Publicações digitais como o Techdirt já estão na ‘mesopotâmica’ tarefa de tentar salvar os jornais. Ironicamente ou não, com a participação dos especialistas do Google, realizou o fórum Techdirt Saves Journalism (em tradução livre, ‘Techdirt salva o jornalismo’). No último evento, cerca de 60 participantes, entre jornalistas, administradores e representantes de pequenas, médias e grandes organizações, participaram do evento. Mas e aí, por que o São Google está preocupado com pequenos jornais, por exemplo? O paradoxo é que, em um mundo ‘gugolizado’, o grande desafio será encontrar e confiar nas informações locais. Para todas as outras coisas, o Google vai estar lá, pode ter certeza.
Sugestões e análises
A partir das análises do Google, são seis pontos sugeridos para a redenção das instituições. Algumas já são conhecidas, outras incidem em velhas polêmicas, e a soma consolida o que vem sendo cantado pelo coro das mídias e redes sociais. Eis as análises, a partir das informações publicadas pelo blog Mediashift (http://www.pbs.org/mediashift/), da rede norte-americana PBS:
1) A primeira é de que os jornais vão ter que dar atenção a palavrinha mágica do momento: métricas. Vão ter que ‘garimpar’ seus dados, acompanhar o que dá mais ‘Ibope’, seguindo essas tendências, e como um analista de mercado financeiro, saber o que vai ‘bombar’ ou não. Não caímos na velha polêmica que, ora ou outra, acompanha os editores sobre a pauta apenas pelo ‘Ibope’, de dar queijo aos ratos, e a independência da seleção de pautas? Os jornalistas devem se pautar no interesse único de seus leitores?

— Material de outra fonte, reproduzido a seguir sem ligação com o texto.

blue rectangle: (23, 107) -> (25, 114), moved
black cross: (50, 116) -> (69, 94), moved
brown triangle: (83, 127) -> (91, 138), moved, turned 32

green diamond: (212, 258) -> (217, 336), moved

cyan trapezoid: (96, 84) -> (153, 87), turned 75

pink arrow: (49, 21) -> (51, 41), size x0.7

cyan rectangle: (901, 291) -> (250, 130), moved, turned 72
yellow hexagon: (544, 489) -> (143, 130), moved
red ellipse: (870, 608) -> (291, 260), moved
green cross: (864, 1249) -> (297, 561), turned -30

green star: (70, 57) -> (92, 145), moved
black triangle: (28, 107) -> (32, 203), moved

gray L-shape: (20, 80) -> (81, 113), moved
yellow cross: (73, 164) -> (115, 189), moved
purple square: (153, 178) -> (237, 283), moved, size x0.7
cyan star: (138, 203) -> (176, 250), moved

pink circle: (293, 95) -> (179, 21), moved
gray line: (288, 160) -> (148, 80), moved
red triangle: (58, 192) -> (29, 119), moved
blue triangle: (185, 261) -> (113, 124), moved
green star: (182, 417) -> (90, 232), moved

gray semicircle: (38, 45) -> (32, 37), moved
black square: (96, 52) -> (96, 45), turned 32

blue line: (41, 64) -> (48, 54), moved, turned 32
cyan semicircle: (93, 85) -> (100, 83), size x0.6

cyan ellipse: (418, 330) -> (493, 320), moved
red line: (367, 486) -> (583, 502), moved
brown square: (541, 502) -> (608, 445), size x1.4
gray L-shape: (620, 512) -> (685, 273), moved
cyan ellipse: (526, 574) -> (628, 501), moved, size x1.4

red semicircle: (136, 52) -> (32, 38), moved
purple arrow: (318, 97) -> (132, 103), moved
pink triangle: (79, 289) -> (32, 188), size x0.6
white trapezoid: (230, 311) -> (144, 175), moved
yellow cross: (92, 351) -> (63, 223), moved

2) Em segundo lugar, devem promover os seus homens de frente, elevando-os ao nível de especialistas, de forma transparente, colocando-os em contato direto com os seus leitores. Alguns meios brasileiros já vêm fazendo isto.
3) O terceiro ponto é a de estimular uma plataforma comunitária. Este é um dos pontos que mais chamam atenção. Para os especialistas, é preciso encontrar um modo de engajar em níveis locais indo ao encontro da constatação de que é preciso estimular as informações locais versus um mundo ‘gugolizado’. O Google propõem a agregação de blogueiros, videografistas e produtores de notícias a partir das comunidades (jornalismo cívico?). Na opinião deles, os jornais precisam ainda designar ‘curadores’ para encontrar e expor conteúdos e conversações com a melhor qualidade. Isto, de certa forma, já vem sendo feito.
4) A quarta pedra do rosário é de se criar outros modos de vendas e arrecadação para as organizações. A renda deve vir de várias fontes que podem ser novos produtos até a realização de jantares, ou ainda a velha ‘passada de pires’. Um dos mais destacados é a associação a eventos que revertam renda e também imagem. Na verdade, desde os anos 1990, os meios vêm investindo em outras coisas que não necessariamente notícias, como enciclopédias, livros, CDs, cartazes. Uma das sugestões é, por exemplo, expor o catálogo de melhores fotos do ano dos fotógrafos para compra do leitores (sério que os meios ainda não fazem isto?).
5) A quinta sugestão é de que os meios devem expandir a marca, criar produtos a partir de suas operações. O valor principal é de que lidam com informação. Alguns meios mais especializados já fazem isto, com a produção de anuários e catálogos, além de limitar o acesso da informação mediante a assinatura especial. Cita o exemplo dos blogueiros de Los Angeles que participaram em uma grande reportagem sobre os restaurantes vegans (que oferecem comida vegetariana sem produtos como ovos ou leite). A grande questão é de como compensar e remunerar esses colaboradores sem corromper o processo. Boa polêmica à vista.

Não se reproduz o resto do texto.